----- Data records -----

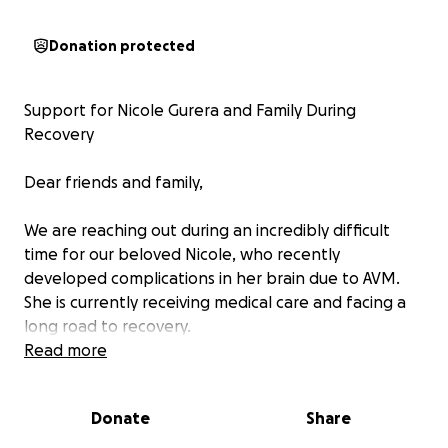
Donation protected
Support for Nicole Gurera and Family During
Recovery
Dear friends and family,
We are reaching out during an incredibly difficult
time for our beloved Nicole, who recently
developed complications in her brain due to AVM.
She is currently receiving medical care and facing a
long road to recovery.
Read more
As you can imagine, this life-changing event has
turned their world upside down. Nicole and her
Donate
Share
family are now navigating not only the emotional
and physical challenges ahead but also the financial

-----

» **Task description**
Copy exactly. Start at the line containing "As you can imagine, this" and continue through the last line of the records.

» **Exercise output**
As you can imagine, this life-changing event has
turned their world upside down. Nicole and her
Donate
Share
family are now navigating not only the emotional
and physical challenges ahead but also the financial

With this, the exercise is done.